Jackson is very precise when she says that hypertext is fuzzy, you can’t figure out what is important and what is not in hypertext. “Normally when you read you can orient yourself by a few important facts and let the details fall where they may.” But not with hypertext. She hits home in describing hypertext, and the comparison she makes with the “normal text” when she says: “There’s no question that hypertext will lose or never acquire those readers for whom a fated slalom toward the finish line is the defining literary experience; hypertext’s not built for that.”

Jackson is an advocate for freedom of expression, flights of fancy. And that is beautifully expressed when she ays that she finds delight in texts that loiter, dawdle, tease, pass notes. She prefers texts that resist the linear, and even pervert it. Further, she says “Language is the Great Unruly, and alphabetical order is a contradiction in terms.” She seems to be like a little kid who has just received the first packet of crayons, and wants to express herself with that no matter where, and not matter what the expression is.

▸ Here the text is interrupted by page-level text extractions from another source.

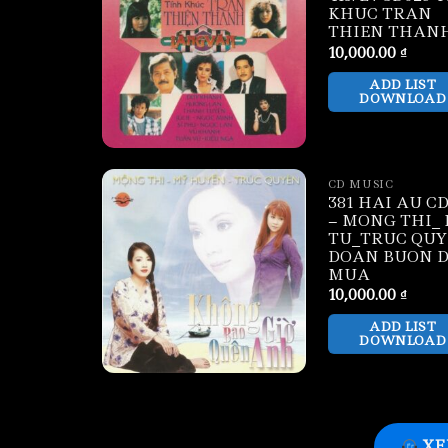
KHUC TRAN
THIEN THAN
10,000.00
₫
ADD LIST
DOWNLOAD
CD MUSIC
381 HAI AU CD
– MONG THI_
TU_TRUC QUY
DOAN BUON 
MUA
10,000.00
₫
ADD LIST
DOWNLOAD
XE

Hypertext apparently is quite anarchic. Jackson further confirms that by saying where her interests lie: “I am interested in writing that verges on nonsense, where nonsense is not the absence of sense, but the superfluity of it. I would like to sneak as close to that limit as possible without reaching it.” However there is good news there in what she says. She hopes and expects to see beauty in hypertextual writing. “Art forms take shape around our ability to perceive beauty, but our ability to perceive beauty also takes shape around what forms become possible. Hypertext is making possible a new kind of beauty, and creating the senses to perceive it with.” May be more reading of hypertext will help me one day to perceive beauty in it. And will I ever start writing hypertext? But I don’t really want to inebriate myself with hypertextual concoctions: “A beaker of imaginal secretions makes us all desire’s monsters, which is what we ought to be”, concluded Jackson. That is not what I want to be!